The floor shook with the force of the explosion and Roxanne had to move quickly to keep her books from falling off the table.

"ALBUS SEVERUS POTTER!" Aunt Ginny's magnified voice pierced even the sound dulling charm Roxanne had used on the room. "JAMES SIRIUS POTTER! TEDDY LUPIN! STOP THAT RIGHT NOW!"

Roxanne sighed. It was the end of winter holiday and it seemed that her cousins were still going strong.

Another explosion shook the floor.

"Ron, HARRY?" Her Gran sounded incredulous.

The door opened and shut quickly and one of her older cousins vaulted over the bed and huddled next to the table and wall where Roxanne was sitting.

"Don't rat me out." Rose hissed as she hunkered lower so her bushy red hair wouldn't be seen over the bed.

Roxanne crossed her legs and tapped her quill against the table. "What's in it for me?"

Rose's blue eyes narrowed. "I won't tell Fred what happened to his new broom."

"I already took care of it. Next?" The accident with Fred's broom had been Alcy's fault, not hers. Normally she would have kept quiet about it but Rose had witnessed it so she had quickly told her twin to keep Rose from trying to do this exact thing.

"You told him?" Rose whispered, incredulously. "And he did nothing?"

"Clearly." Roxanne ended the sound dulling spell and they both could hear their Gran and aunt's calls for Rose getting closer. "So what do I get out of this?"

"You are impossible." Rose glared at her.

Roxanne smiled brightly. "I'm a Weasley."

Their eyes clashed, blue versus hazel.

Footsteps stomped towards them.

Rose gritted her teeth. "Fine. You can have my new quill."

"The ebony eagle feather one."

"Yes." Rose snapped.

The door opened and Aunt Ginny poked her head in. "Roxie? Have you seen Rose?"

Roxanne looked over at her. "No. Why? She have something to do with that bang?"

Her aunt snorted and rubbed her head. "Yep. We caught the boys and they all implicated her."

"They talked?" So much for family loyalty. Roxanne resisted smirking over at the now scowling Rose.

"Two of the kitchen walls are gone and there's a hole in the ceiling. Percy almost fell through." Ginny shook her head.

"What did Uncle Ron and Harry ha-"

Ginny cut her off with a raised hand and closed her eyes. "Do not mention them to me right now." She took a deep breath.

"Sorry aunt Ginny."

"It's not your fault that the men in this family still think they're children."

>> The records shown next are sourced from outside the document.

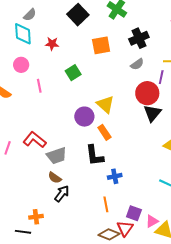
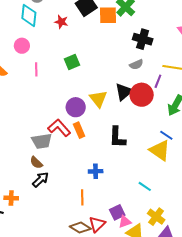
black cross: (139, 38) -> (143, 39), turned 30
red star: (52, 44) -> (61, 22), moved
orange square: (101, 45) -> (108, 15), moved
black triangle: (152, 113) -> (124, 92), moved
orange rectangle: (104, 132) -> (79, 130), moved
red L-shape: (35, 140) -> (59, 128), moved
black L-shape: (95, 155) -> (117, 137), moved
purple square: (134, 213) -> (117, 212), moved, turned 35

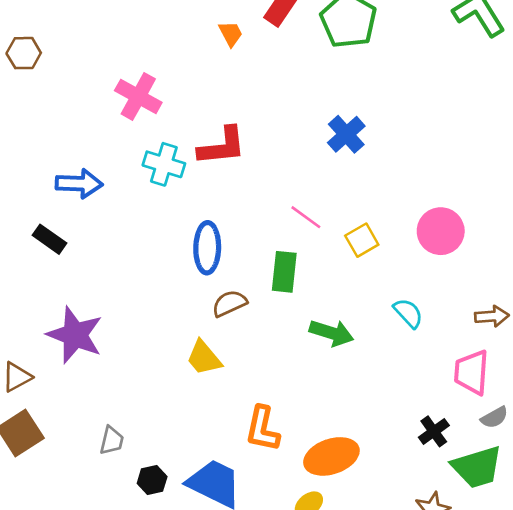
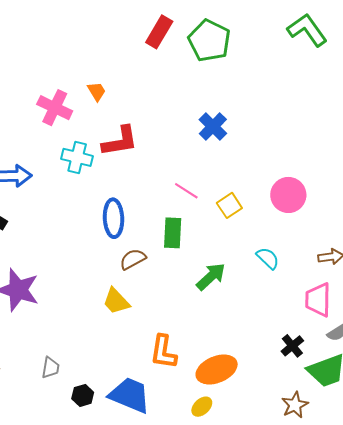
orange trapezoid: (231, 34) -> (97, 91), moved
green arrow: (331, 333) -> (211, 277), turned -56

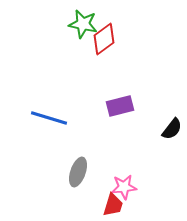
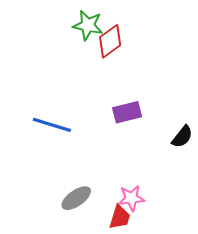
gray ellipse: (78, 172) -> (76, 198), moved, turned 36

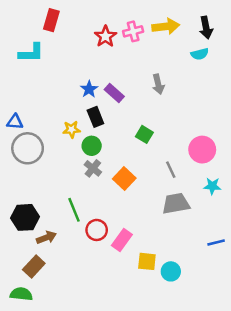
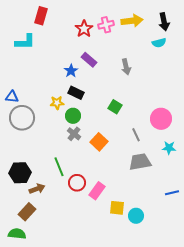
purple rectangle: (114, 93) -> (89, 60), moved
black rectangle: (95, 117) -> (76, 93), turned -42

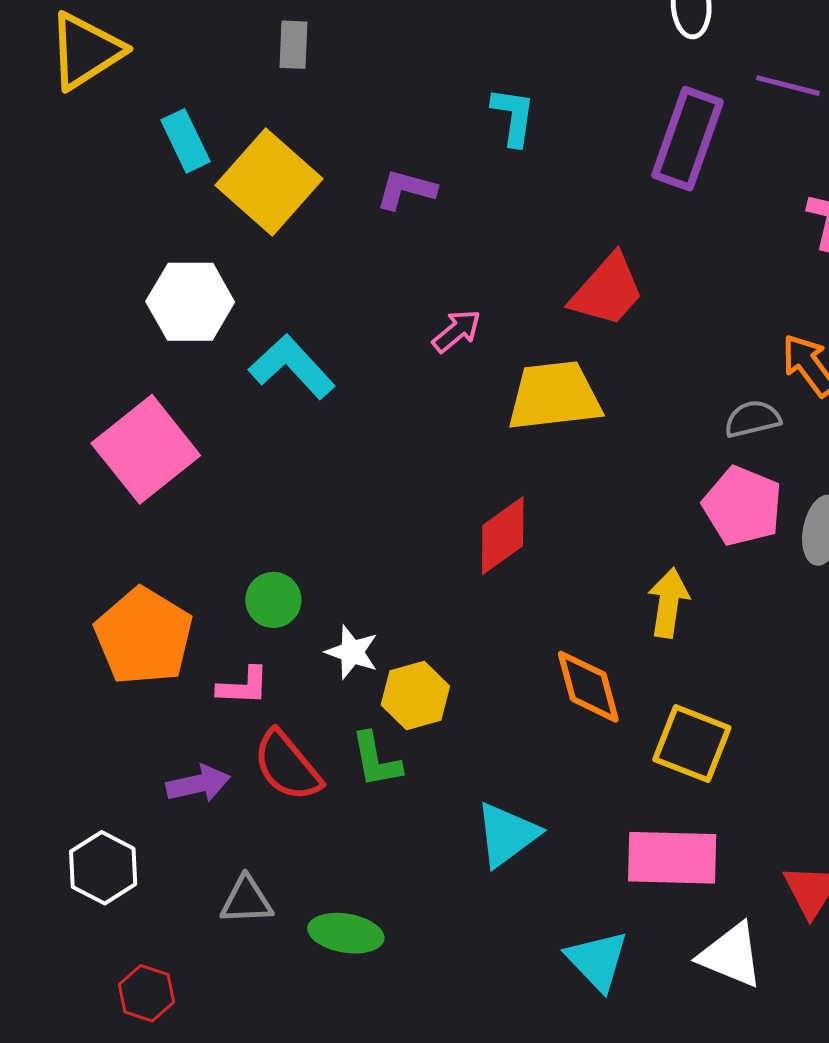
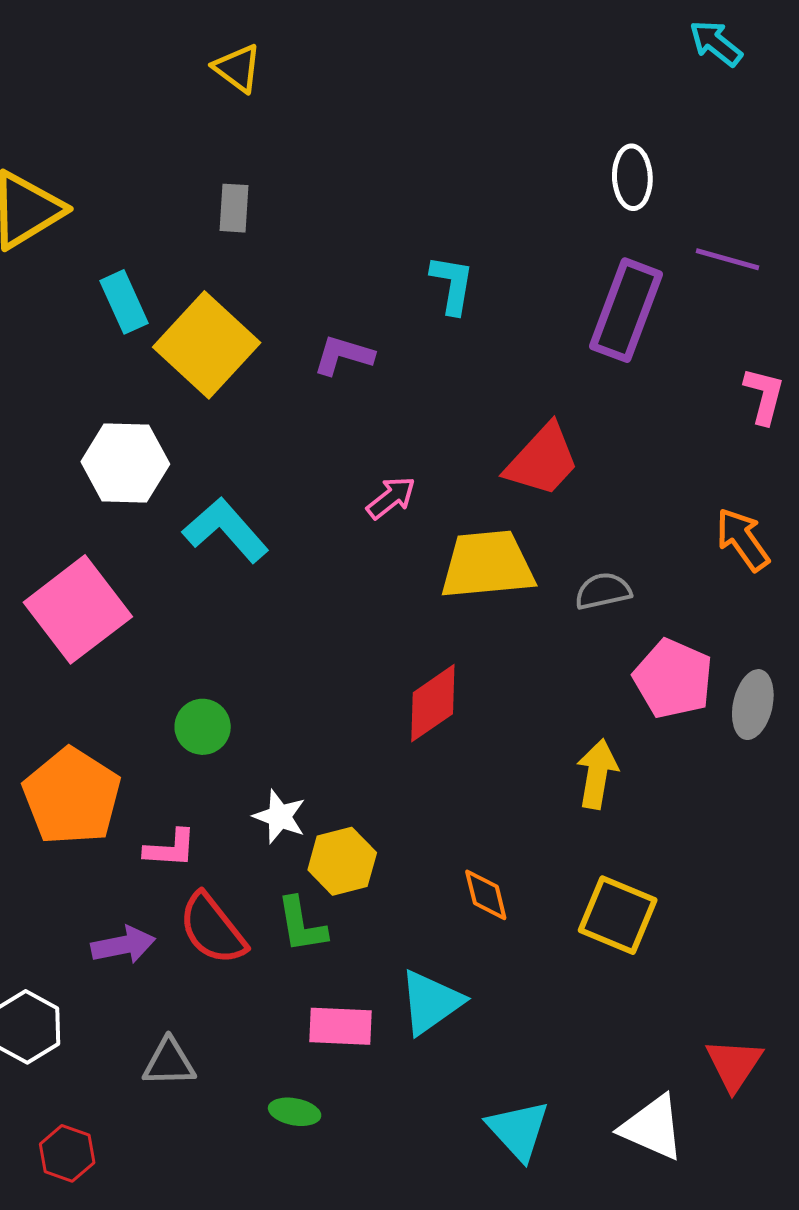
gray semicircle: (753, 419) -> (603, 591), moved
green circle: (273, 600) -> (203, 727), moved
orange diamond: (588, 687) -> (486, 895), moved, size x0.7
pink rectangle: (672, 858) -> (340, 1026), moved, size x0.7
green ellipse: (346, 933) -> (295, 1112), moved, size x0.7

"But dad wasn't involved?" That was surprising. Explosions that destroyed parts of the house? That was right up her father's alley and why her mother had banned him from doing any experimentation on the property, even 'easy ones'.

"No. And thank Merlin for small miracles. Let me know if you see her." Ginny left.

A few seconds later, she could hear her aunt heading up on the staircase.

Rose let out a breath and stood up. "Thanks."

"You're welcome." Roxanne turned back to her project. "I expect that quill by tonight."

"You'll get it." The older redhead witch stretched then took out her wand and muttered a standard see me not spell. "Mercenary Slytherin."

"Don't be jealous."

Rose made a face at her, and then slipped out of the room.

Roxanne went back to her studies.

Another typical day at the Burrow.

O O O

"How are you understanding this?" Fred asked Roxanne an hour later.

They were finishing up their homework in the sitting room. Winter vacation would be over in three days and Roxanne didn't want to play catch up on the last day.

Her brother dropped his Potions book in disgust and ran both his hands through his curly auburn hair. "There's no logic to it at all."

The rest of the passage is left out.